Assigned task:
Go to the line holding "Architekturgespräch in das" in the data below and repeat it exactly, then each line after it up to and including the one holding "постановкой диагноза и". Omit pictures.

Transcribed page contents:
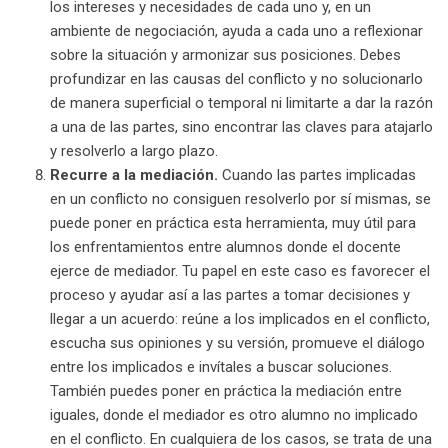
los intereses y necesidades de cada uno y, en un
ambiente de negociación, ayuda a cada uno a reflexionar
sobre la situación y armonizar sus posiciones. Debes
profundizar en las causas del conflicto y no solucionarlo
de manera superficial o temporal ni limitarte a dar la razón
a una de las partes, sino encontrar las claves para atajarlo
y resolverlo a largo plazo.
Recurre a la mediación.
Cuando las partes implicadas
en un conflicto no consiguen resolverlo por sí mismas, se
puede poner en práctica esta herramienta, muy útil para
los enfrentamientos entre alumnos donde el docente
ejerce de mediador. Tu papel en este caso es favorecer el
proceso y ayudar así a las partes a tomar decisiones y
llegar a un acuerdo: reúne a los implicados en el conflicto,
escucha sus opiniones y su versión, promueve el diálogo
entre los implicados e invítales a buscar soluciones.
También puedes poner en práctica la mediación entre
iguales, donde el mediador es otro alumno no implicado
en el conflicto. En cualquiera de los casos, se trata de una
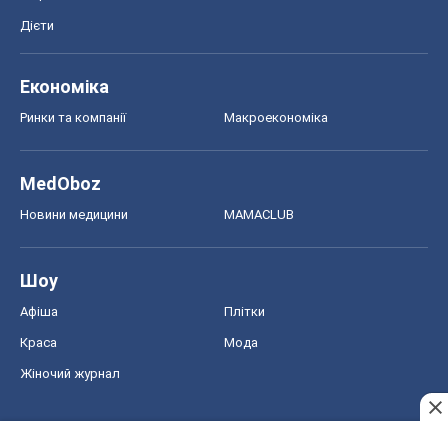
Дієти
Економіка
Ринки та компанії
Макроекономіка
MedOboz
Новини медицини
MAMACLUB
Шоу
Афіша
Плітки
Краса
Мода
Жіночий журнал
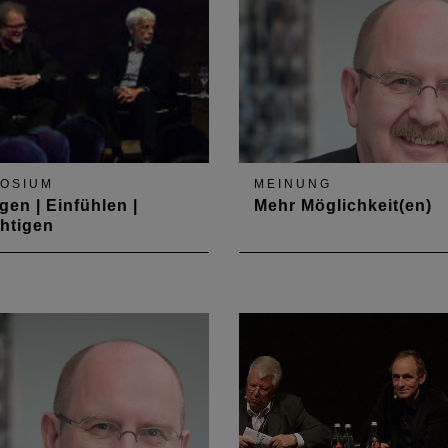
Sonne: Grünes Bauhaus“.
170 Gäste kamen am 5.
September 2019 zum Ham
Architekturgespräch in das
Hambacher Schloss, um…
OSIUM
MEINUNG
gen | Einfühlen |
Mehr Möglichkeit(en)
htigen
in Thema emotionalisiert
Kammerpräsident Gerold R
Bürger so stark wie die
fordert in der Märzausgabe
 nach dem angemessenen
des Deutschen Architektenb
 mit ihrem historischen
die Politik auf, Möglichkeit
ild. Doch wie steht es
auszuloten und Unmöglich
hlich um den
möglich zu machen
ebaulichen Denkmalschutz?
llte er sein, der Umgang
em…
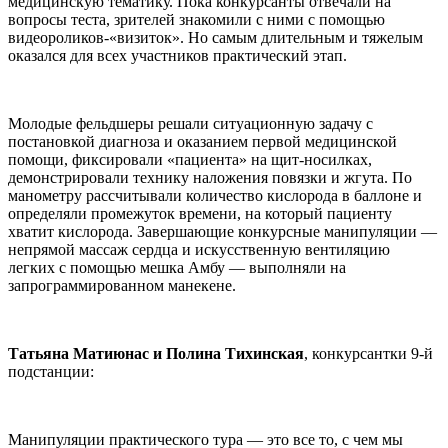
медицинскую тематику. Пока конкурсанты отвечали на
вопросы теста, зрителей знакомили с ними с помощью
видеороликов-«визиток». Но самым длительным и тяжелым
оказался для всех участников практический этап.
Молодые фельдшеры решали ситуационную задачу с
постановкой диагноза и оказанием первой медицинской
помощи, фиксировали «пациента» на щит-носилках,
демонстрировали технику наложения повязки и жгута. По
манометру рассчитывали количество кислорода в баллоне и
определяли промежуток времени, на который пациенту
хватит кислорода. Завершающие конкурсные манипуляции —
непрямой массаж сердца и искусственную вентиляцию
легких с помощью мешка Амбу — выполняли на
запрограммированном манекене.
Татьяна Матиюнас и Полина Тихинская
, конкурсантки 9-й
подстанции:
Манипуляции практического тура — это все то, с чем мы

Task output:
Architekturgespräch in das
Hambacher Schloss, um…
OSIUM
MEINUNG
gen | Einfühlen |
Mehr Möglichkeit(en)
htigen
in Thema emotionalisiert
Kammerpräsident Gerold R
Bürger so stark wie die
fordert in der Märzausgabe
 nach dem angemessenen
des Deutschen Architektenb
 mit ihrem historischen
die Politik auf, Möglichkeit
ild. Doch wie steht es
auszuloten und Unmöglich
hlich um den
möglich zu machen
ebaulichen Denkmalschutz?
llte er sein, der Umgang
em…
медицинскую тематику. Пока конкурсанты отвечали на
вопросы теста, зрителей знакомили с ними с помощью
видеороликов-«визиток». Но самым длительным и тяжелым
оказался для всех участников практический этап.
Молодые фельдшеры решали ситуационную задачу с
постановкой диагноза и оказанием первой медицинской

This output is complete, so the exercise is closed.